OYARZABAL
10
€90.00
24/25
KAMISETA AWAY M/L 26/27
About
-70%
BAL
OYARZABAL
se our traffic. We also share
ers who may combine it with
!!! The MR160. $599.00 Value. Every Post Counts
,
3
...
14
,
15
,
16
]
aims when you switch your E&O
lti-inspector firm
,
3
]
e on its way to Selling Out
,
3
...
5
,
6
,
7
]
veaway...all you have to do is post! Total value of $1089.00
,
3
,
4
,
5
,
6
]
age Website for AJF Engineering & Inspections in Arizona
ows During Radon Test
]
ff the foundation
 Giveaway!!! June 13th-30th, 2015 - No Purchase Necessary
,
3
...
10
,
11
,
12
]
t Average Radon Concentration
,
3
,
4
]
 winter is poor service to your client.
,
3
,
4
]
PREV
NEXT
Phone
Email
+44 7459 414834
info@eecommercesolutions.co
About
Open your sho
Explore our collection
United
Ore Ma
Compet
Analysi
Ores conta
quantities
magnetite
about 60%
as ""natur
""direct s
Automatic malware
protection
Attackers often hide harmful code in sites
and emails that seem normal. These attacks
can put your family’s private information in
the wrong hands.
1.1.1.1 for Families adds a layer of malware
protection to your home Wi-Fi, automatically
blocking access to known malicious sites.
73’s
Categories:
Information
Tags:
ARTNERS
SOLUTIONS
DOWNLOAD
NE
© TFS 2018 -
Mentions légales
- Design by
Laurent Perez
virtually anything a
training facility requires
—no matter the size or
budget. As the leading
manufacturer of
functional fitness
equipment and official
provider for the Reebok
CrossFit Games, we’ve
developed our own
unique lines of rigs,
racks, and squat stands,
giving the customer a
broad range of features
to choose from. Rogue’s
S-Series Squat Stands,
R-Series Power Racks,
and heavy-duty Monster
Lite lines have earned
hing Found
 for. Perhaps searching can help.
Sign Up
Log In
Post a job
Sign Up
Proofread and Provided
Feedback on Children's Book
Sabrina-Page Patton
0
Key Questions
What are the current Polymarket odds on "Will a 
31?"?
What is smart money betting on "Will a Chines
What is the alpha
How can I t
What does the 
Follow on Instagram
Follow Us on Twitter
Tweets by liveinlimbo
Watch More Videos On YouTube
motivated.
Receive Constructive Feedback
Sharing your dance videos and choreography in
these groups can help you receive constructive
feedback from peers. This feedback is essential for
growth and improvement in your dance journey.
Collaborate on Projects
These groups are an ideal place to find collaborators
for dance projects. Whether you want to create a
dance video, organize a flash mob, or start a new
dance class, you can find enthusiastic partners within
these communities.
************
→ Task objective: Give back every line above, unchanged.

→ Result:
OYARZABAL
10
€90.00
24/25
KAMISETA AWAY M/L 26/27
About
-70%
BAL
OYARZABAL
se our traffic. We also share
ers who may combine it with
!!! The MR160. $599.00 Value. Every Post Counts
,
3
...
14
,
15
,
16
]
aims when you switch your E&O
lti-inspector firm
,
3
]
e on its way to Selling Out
,
3
...
5
,
6
,
7
]
veaway...all you have to do is post! Total value of $1089.00
,
3
,
4
,
5
,
6
]
age Website for AJF Engineering & Inspections in Arizona
ows During Radon Test
]
ff the foundation
 Giveaway!!! June 13th-30th, 2015 - No Purchase Necessary
,
3
...
10
,
11
,
12
]
t Average Radon Concentration
,
3
,
4
]
 winter is poor service to your client.
,
3
,
4
]
PREV
NEXT
Phone
Email
+44 7459 414834
info@eecommercesolutions.co
About
Open your sho
Explore our collection
United
Ore Ma
Compet
Analysi
Ores conta
quantities
magnetite
about 60%
as ""natur
""direct s
Automatic malware
protection
Attackers often hide harmful code in sites
and emails that seem normal. These attacks
can put your family’s private information in
the wrong hands.
1.1.1.1 for Families adds a layer of malware
protection to your home Wi-Fi, automatically
blocking access to known malicious sites.
73’s
Categories:
Information
Tags:
ARTNERS
SOLUTIONS
DOWNLOAD
NE
© TFS 2018 -
Mentions légales
- Design by
Laurent Perez
virtually anything a
training facility requires
—no matter the size or
budget. As the leading
manufacturer of
functional fitness
equipment and official
provider for the Reebok
CrossFit Games, we’ve
developed our own
unique lines of rigs,
racks, and squat stands,
giving the customer a
broad range of features
to choose from. Rogue’s
S-Series Squat Stands,
R-Series Power Racks,
and heavy-duty Monster
Lite lines have earned
hing Found
 for. Perhaps searching can help.
Sign Up
Log In
Post a job
Sign Up
Proofread and Provided
Feedback on Children's Book
Sabrina-Page Patton
0
Key Questions
What are the current Polymarket odds on "Will a 
31?"?
What is smart money betting on "Will a Chines
What is the alpha
How can I t
What does the 
Follow on Instagram
Follow Us on Twitter
Tweets by liveinlimbo
Watch More Videos On YouTube
motivated.
Receive Constructive Feedback
Sharing your dance videos and choreography in
these groups can help you receive constructive
feedback from peers. This feedback is essential for
growth and improvement in your dance journey.
Collaborate on Projects
These groups are an ideal place to find collaborators
for dance projects. Whether you want to create a
dance video, organize a flash mob, or start a new
dance class, you can find enthusiastic partners within
these communities.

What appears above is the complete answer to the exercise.